Use free community sports facilities
Community sports facilities – it’s in the name, it’s so much more than a gym or studio. It’s where a community meets exercise and exercise meets new friends!
Less fatty foods
Eating greasy fatty foods can lead to weight gain, obesity, heart disease, diabetes and so on… that’s not to say you can’t treat yourself every once in a while. Just remember – everything in moderation.
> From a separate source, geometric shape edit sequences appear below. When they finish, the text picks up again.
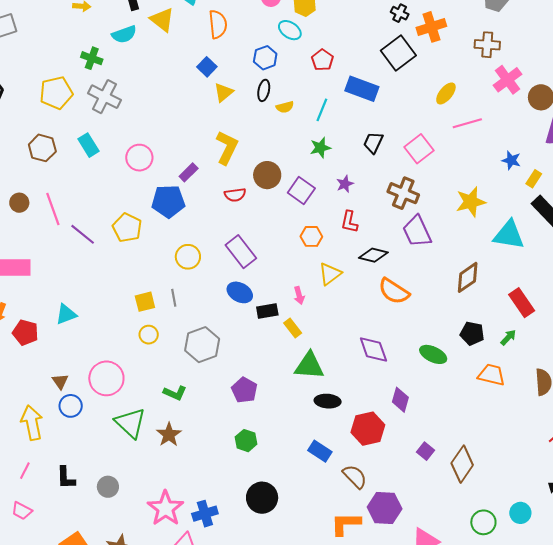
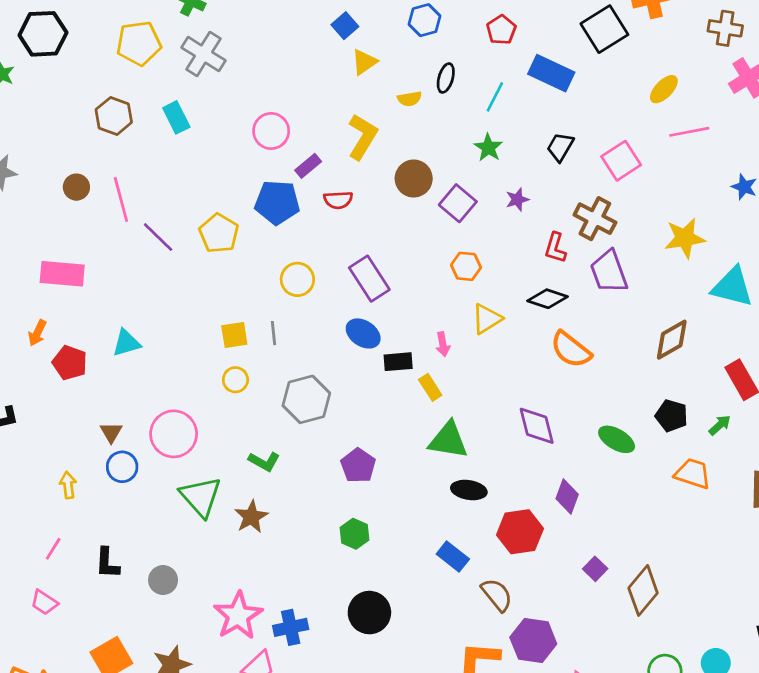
black ellipse: (264, 90) -> (446, 78), moved
yellow semicircle: (285, 107) -> (410, 99), moved
green star: (320, 148) -> (488, 148), turned -30
pink circle: (139, 158) -> (271, 131), moved
red semicircle: (235, 195) -> (338, 200), moved
red L-shape: (349, 222) -> (555, 248), moved
yellow arrow: (32, 423) -> (68, 485), size x0.6

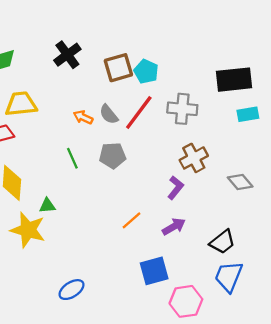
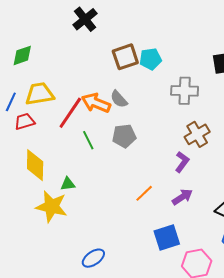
black cross: (67, 55) -> (85, 19), moved
cyan pentagon: (146, 71) -> (150, 59), turned -30
red line: (139, 113) -> (70, 113), moved
orange arrow: (83, 117) -> (96, 103), size x1.6

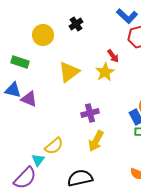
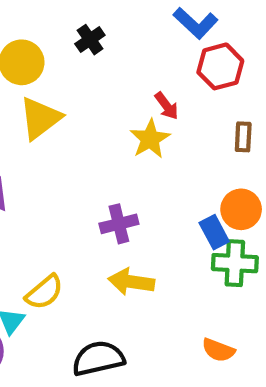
yellow triangle: (69, 72) -> (40, 118), moved
yellow arrow: (96, 141) -> (131, 282), turned 70

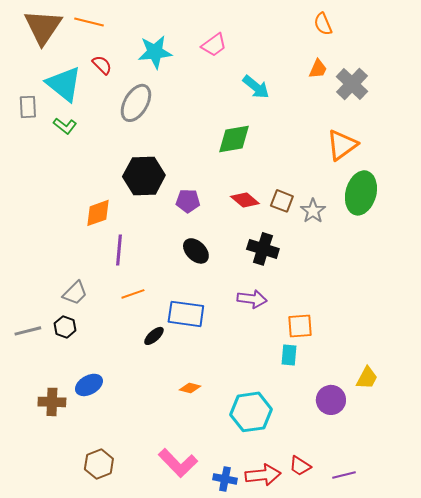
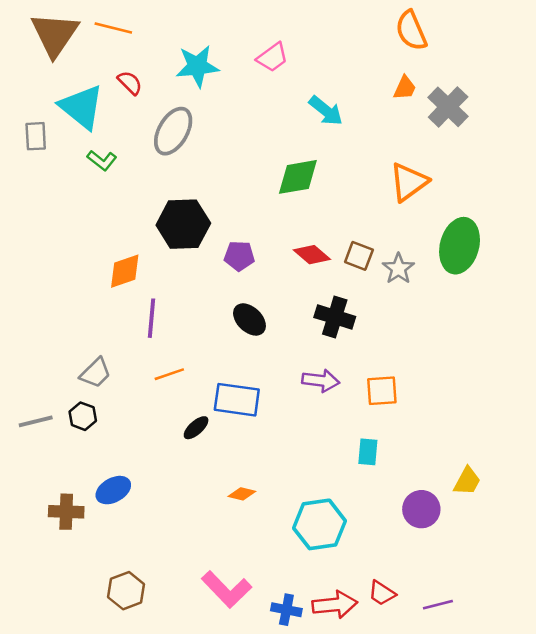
orange semicircle: (323, 24) -> (411, 31), size x1.4
green L-shape: (65, 126) -> (102, 160), moved
orange triangle: (342, 145) -> (409, 182), moved
orange square: (300, 326) -> (382, 391), moved

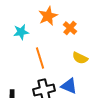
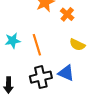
cyan star: (21, 32) -> (13, 41), moved

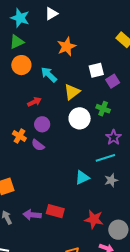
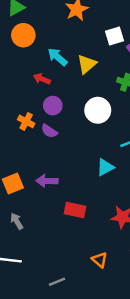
cyan arrow: (49, 75) -> (57, 57), moved
red arrow: (34, 102) -> (42, 79), turned -128
white circle: (80, 118) -> (98, 110), moved
purple arrow: (32, 215) -> (47, 181), moved

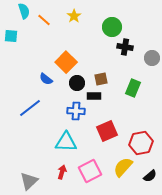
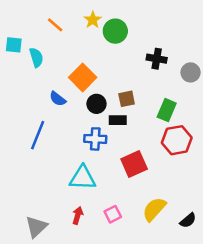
cyan semicircle: (24, 11) -> (36, 57), moved
green circle: (112, 27) -> (115, 31), moved
blue line: (30, 108) -> (38, 135), turned -30
red hexagon: (141, 143) -> (177, 140), moved
pink square: (90, 171) -> (113, 214), size x0.6

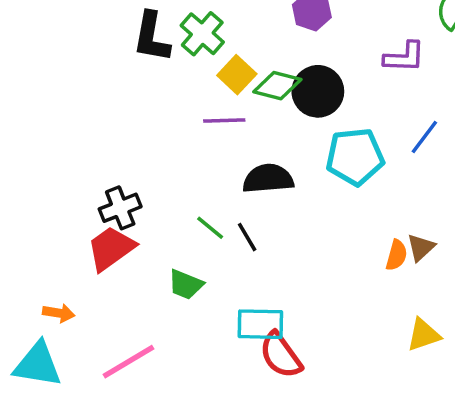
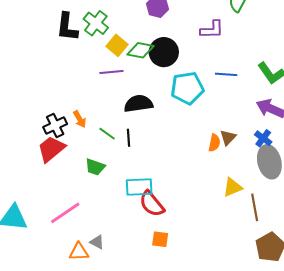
blue line: (424, 137) -> (226, 74), turned 60
black line: (247, 237) -> (129, 138), turned 30
orange arrow: (59, 313) -> (80, 119), moved, turned 54

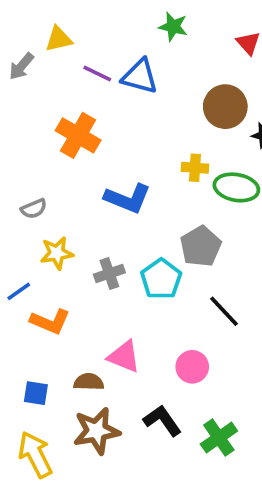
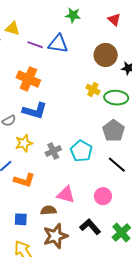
yellow triangle: (59, 39) -> (12, 29), turned 35
yellow cross: (195, 168) -> (93, 89), turned 32
blue L-shape: (128, 198) -> (35, 111), moved
gray pentagon: (201, 246) -> (113, 131), moved

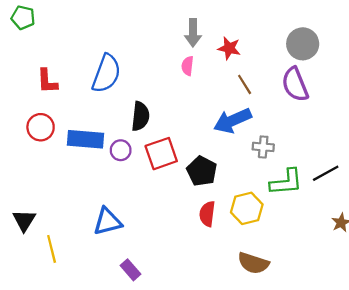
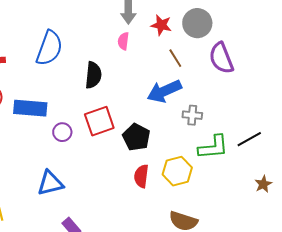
gray circle: (303, 44) -> (197, 23), moved
black semicircle: (140, 116) -> (93, 75), moved
purple circle: (121, 150) -> (62, 132), moved

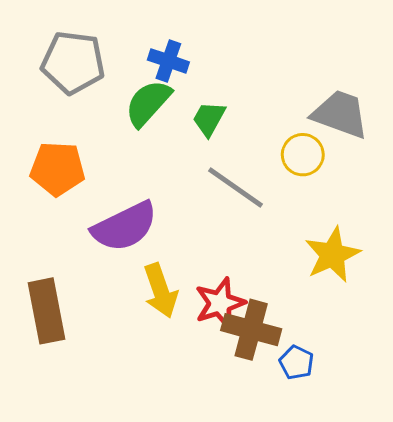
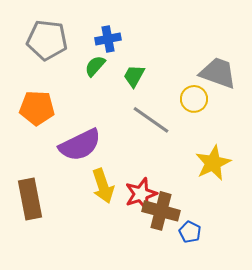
blue cross: (168, 61) -> (108, 39), turned -30
green semicircle: (148, 103) -> (95, 66), size x0.7

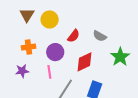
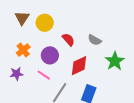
red semicircle: (74, 36) -> (68, 40), turned -80
orange cross: (28, 47) -> (23, 50), turned -32
pink line: (49, 72) -> (44, 75), turned -48

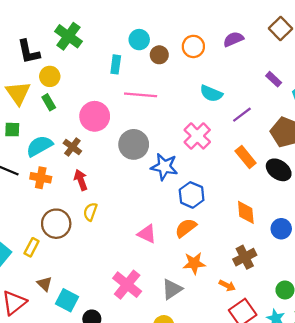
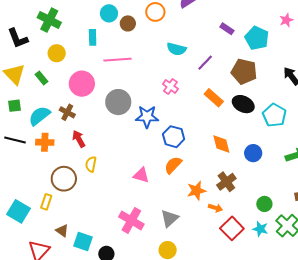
yellow circle: (50, 76) -> (57, 53), moved
pink cross: (197, 136) -> (170, 86), size x0.7
orange star: (194, 263) -> (196, 191), moved

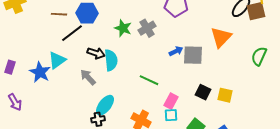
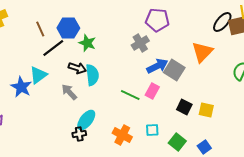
brown line: (59, 14) -> (40, 29), turned 63
green star: (123, 28) -> (87, 43), moved
gray cross: (147, 28) -> (140, 43), moved
blue arrow: (176, 51) -> (157, 66), size x1.5
gray square: (193, 55) -> (174, 70), turned 30
pink rectangle: (171, 101) -> (152, 91), moved

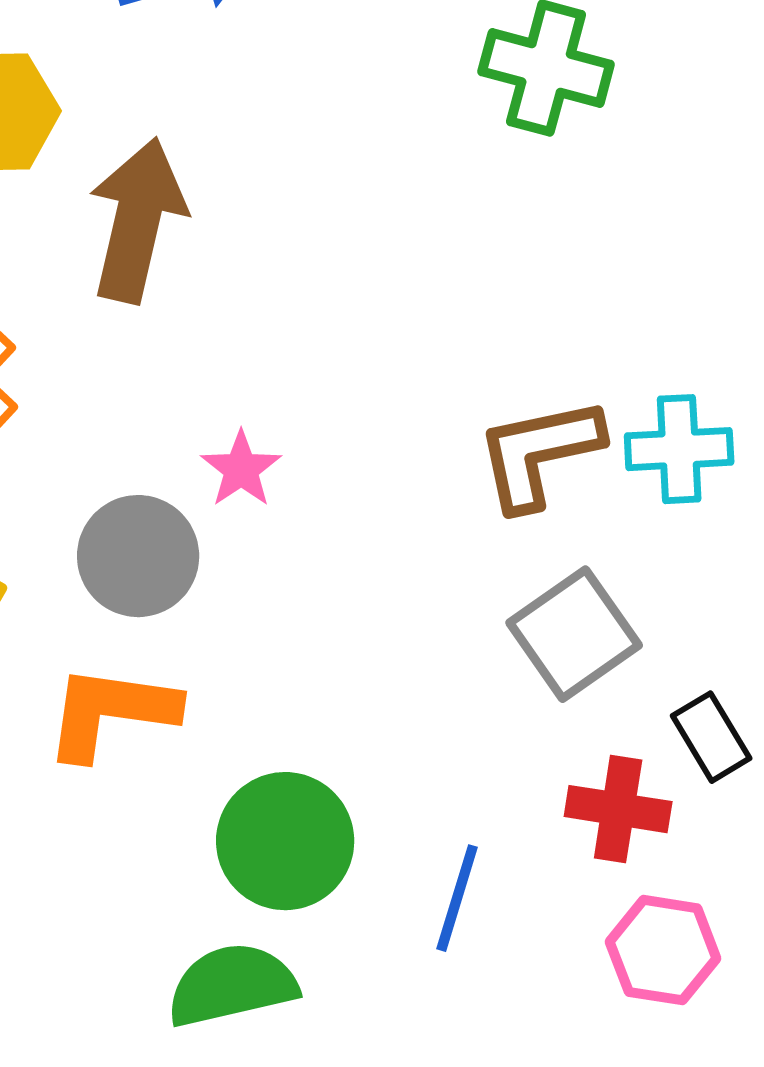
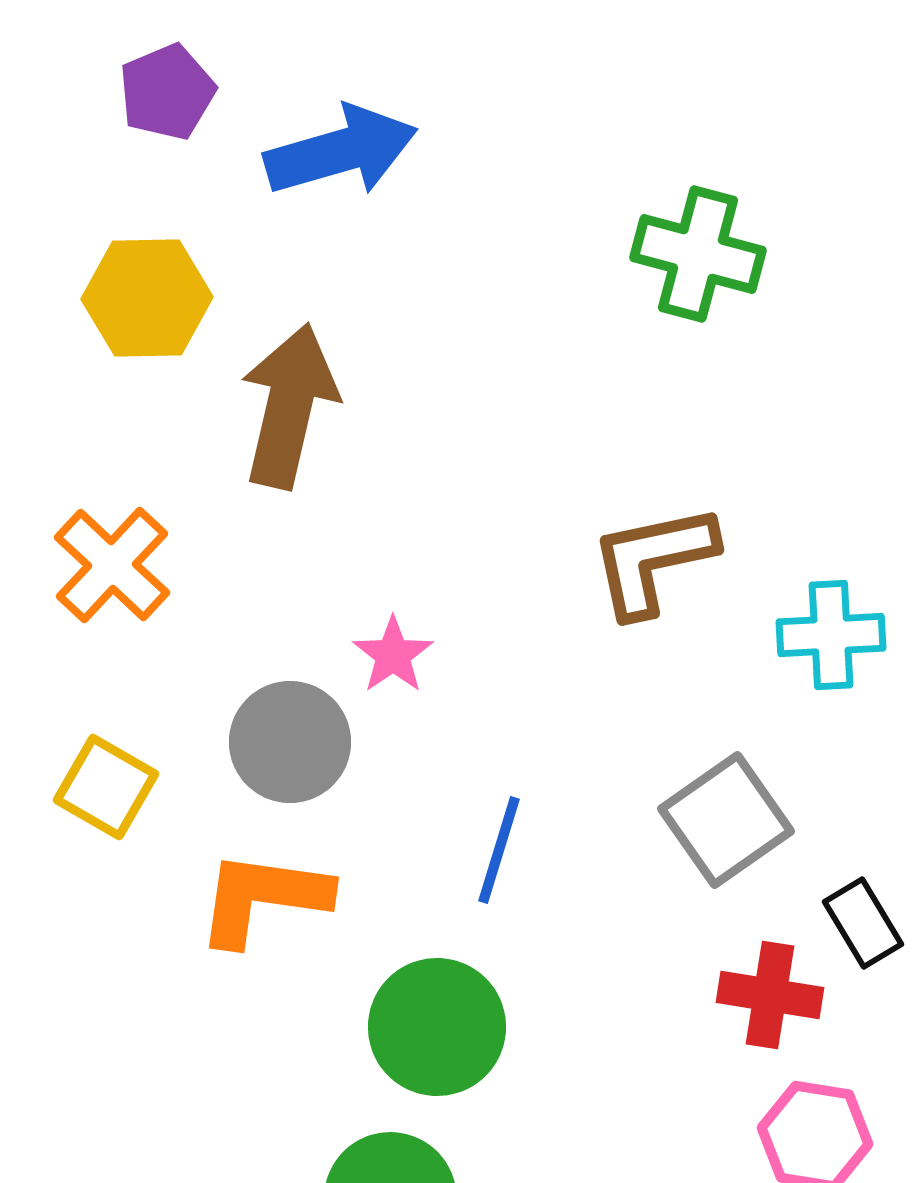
brown L-shape: (539, 453) -> (653, 560), moved
blue line: (457, 898) -> (499, 850), moved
Drink water instead of fizzy drinks
Benefits of water:
- Improves concentration
- It lubricates the joints
- It delivers oxygen throughout the body
- It boots skin health and beauty
- It helps to maintain blood pressure
- It boots performance during exercise
- Weight loss
Download free fitness apps
Have a scroll at our top fitness apps over on our ’10 Best Scenic Running Routes in the UK’ blog >>>
We would recommend to walk everywhere you can and to try not use your car if it’s not needed.
Couch to 5k
Couch to 5k is a great app to get you out running, if you’re a beginner this is where you would want to start. It is broken up week by week and gradually, your time and distance increases. The best thing about the app? It’s free!
Use the stairs more often
If you have stairs at home, climb a flight then go back down. Repeat this gradually, building up the number that you do. If you’re on public transport, shopping or at work — get in the mindset that the lift is broken. Use the stairs to get around and try to not use the elevators.
Cycle to work
Cycling improves cardio-vascular and aerobic fitness, it also boosts energy, improves coordination and helps to build muscle. Look out for cycle to work schemes at work as this could sway you into purchasing your bike and accessories for much less.
Indoor home exercises
- Dancing (dance like there’s no-one watching!)
- Mat exercises – plank, squats, lunges, mountain climbers… you know the drill!
- Walking upstairs
- Utilise virtual classes
Skipping for 10 minutes is the equivalent of running a mile in eight minutes, it’s a great full body workout and improves your overall coordination, stamina and focus.
Park games with the kids
Running after your kids’ does play a part in becoming fitter and healthier. You can play the following with them: (after all, you’ll need more than one player for these…)
- Hide and seek
- Ball games: rugby, football and basketball
- Outdoor bowling
- Tug of war
- Obstacle course
Simply type into Google, ‘outdoor gyms near me’ and hopefully one pops up near you! They’re great in terms of being available to everyone, they even make exercise fun and promote friendships.
Wild swimming is not only great for fitness but it’s also fun too! It reduces body pain and inflammation and helps you lose weight.
Improvise with household objects
Using household objects as weights like tins of soup, milk cartons, heavy books or a bag of standard potatoes.